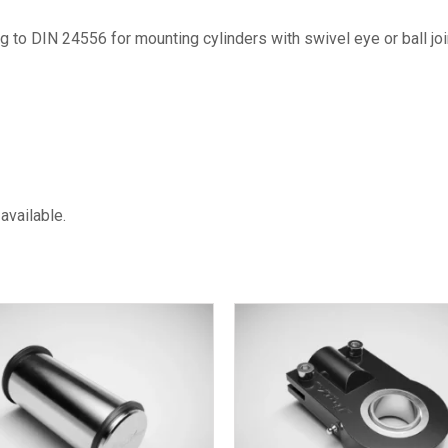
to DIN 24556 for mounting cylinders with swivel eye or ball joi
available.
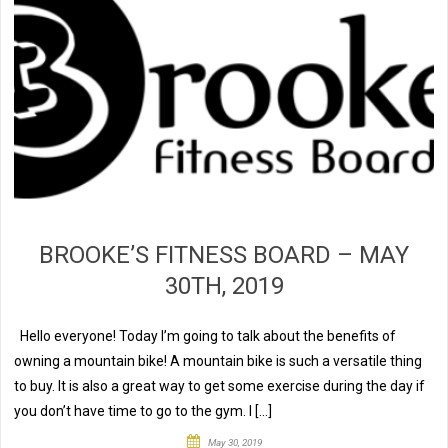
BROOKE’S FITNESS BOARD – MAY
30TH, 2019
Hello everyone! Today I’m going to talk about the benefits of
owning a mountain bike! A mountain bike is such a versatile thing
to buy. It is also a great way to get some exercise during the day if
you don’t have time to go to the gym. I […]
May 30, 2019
* * *
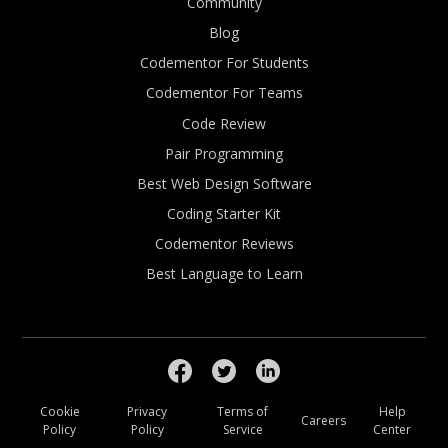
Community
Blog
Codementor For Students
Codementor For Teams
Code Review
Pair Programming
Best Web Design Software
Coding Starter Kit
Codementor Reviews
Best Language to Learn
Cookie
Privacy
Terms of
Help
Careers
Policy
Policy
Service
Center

**What the exercise asks**.
Of the entries above, repeat exactly the lines between the line with "owning a mountain" and the line with "May 30, 2019", inclusive, and no others.

**Reply**.
owning a mountain bike! A mountain bike is such a versatile thing
to buy. It is also a great way to get some exercise during the day if
you don’t have time to go to the gym. I […]
May 30, 2019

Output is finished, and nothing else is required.